● **Action item**
Count every line below containing "Sito"; state the number only.
═════ Records for processing ═════
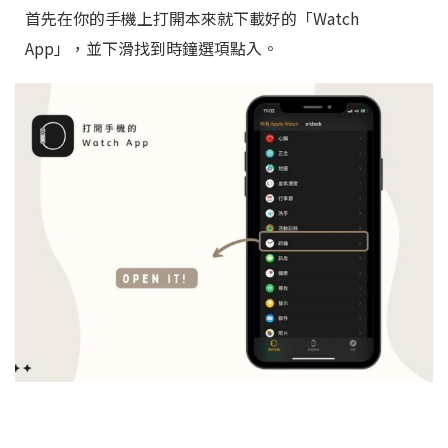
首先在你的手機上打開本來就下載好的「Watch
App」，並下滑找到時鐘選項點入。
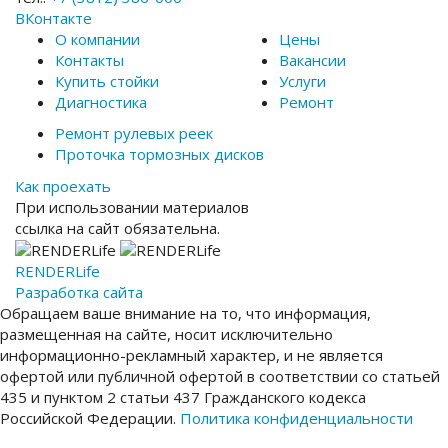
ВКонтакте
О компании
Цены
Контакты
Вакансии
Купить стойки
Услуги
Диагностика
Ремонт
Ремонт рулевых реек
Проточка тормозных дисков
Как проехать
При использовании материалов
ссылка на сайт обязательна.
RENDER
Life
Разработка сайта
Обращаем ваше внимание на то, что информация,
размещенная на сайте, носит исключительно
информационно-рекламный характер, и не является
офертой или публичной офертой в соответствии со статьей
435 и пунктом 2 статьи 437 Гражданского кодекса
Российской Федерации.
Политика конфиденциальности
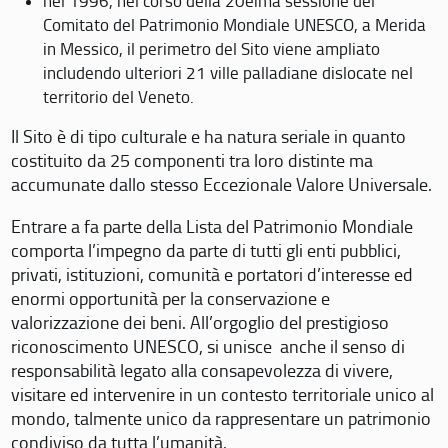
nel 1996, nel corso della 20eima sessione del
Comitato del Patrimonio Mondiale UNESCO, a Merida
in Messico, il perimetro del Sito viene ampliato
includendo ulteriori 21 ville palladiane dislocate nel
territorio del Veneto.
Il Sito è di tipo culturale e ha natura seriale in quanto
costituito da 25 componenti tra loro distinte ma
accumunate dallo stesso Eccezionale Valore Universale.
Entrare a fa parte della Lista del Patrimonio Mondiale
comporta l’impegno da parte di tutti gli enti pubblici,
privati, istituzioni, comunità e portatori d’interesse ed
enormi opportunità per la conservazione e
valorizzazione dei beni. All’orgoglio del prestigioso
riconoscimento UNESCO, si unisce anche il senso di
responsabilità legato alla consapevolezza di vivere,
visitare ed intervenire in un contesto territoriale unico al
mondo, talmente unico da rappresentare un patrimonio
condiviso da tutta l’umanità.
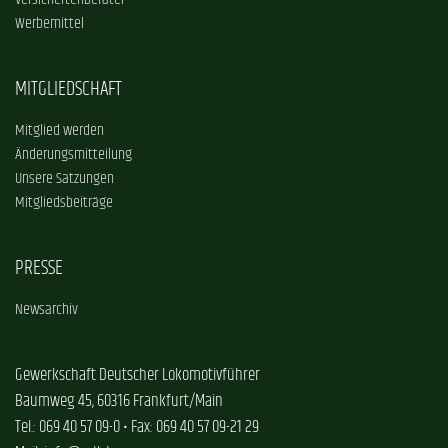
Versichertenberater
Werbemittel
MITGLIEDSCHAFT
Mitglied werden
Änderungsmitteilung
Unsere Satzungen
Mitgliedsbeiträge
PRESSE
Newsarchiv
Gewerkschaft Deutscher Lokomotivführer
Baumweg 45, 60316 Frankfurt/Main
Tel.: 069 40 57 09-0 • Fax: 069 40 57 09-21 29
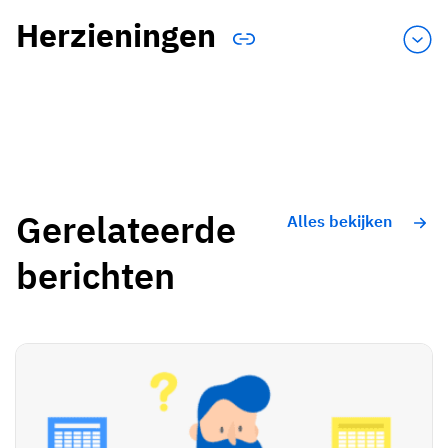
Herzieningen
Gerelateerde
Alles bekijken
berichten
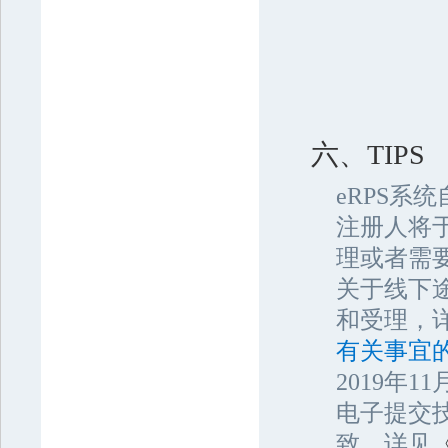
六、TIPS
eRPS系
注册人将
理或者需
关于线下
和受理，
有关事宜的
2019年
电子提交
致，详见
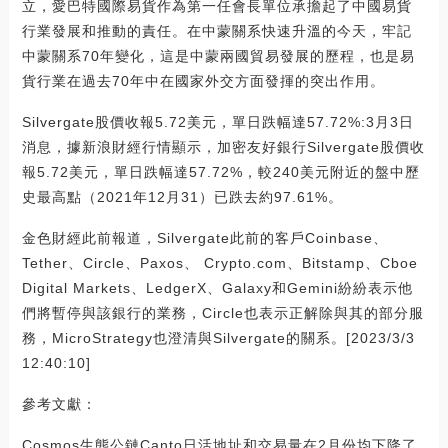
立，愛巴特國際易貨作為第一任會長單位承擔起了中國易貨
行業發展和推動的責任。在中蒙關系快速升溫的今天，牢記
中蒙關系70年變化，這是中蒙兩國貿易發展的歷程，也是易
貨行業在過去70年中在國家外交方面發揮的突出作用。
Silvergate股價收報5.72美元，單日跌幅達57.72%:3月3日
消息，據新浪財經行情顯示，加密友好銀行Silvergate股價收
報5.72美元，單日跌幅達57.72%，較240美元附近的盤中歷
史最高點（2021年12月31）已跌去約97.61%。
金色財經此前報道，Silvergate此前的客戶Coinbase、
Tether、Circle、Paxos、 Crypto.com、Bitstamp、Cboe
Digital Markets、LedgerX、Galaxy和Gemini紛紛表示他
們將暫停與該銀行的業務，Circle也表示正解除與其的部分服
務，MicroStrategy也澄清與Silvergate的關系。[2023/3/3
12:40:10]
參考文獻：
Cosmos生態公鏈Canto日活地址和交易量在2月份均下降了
═════
═════ Records for processing ═════
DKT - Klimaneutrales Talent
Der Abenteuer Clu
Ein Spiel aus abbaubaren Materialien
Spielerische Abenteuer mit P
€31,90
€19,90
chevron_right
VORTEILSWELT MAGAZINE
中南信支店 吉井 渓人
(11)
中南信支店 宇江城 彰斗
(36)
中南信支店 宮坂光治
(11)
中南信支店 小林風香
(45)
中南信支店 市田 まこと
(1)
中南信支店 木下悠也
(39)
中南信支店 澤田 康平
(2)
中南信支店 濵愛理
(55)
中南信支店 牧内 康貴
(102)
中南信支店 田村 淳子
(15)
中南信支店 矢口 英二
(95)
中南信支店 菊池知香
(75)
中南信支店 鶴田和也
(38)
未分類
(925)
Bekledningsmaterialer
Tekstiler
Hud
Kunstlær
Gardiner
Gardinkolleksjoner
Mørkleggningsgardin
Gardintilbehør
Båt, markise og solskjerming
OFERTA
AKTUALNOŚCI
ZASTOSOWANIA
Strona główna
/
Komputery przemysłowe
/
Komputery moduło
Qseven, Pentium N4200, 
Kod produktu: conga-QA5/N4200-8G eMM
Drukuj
═════
● **Response area**
2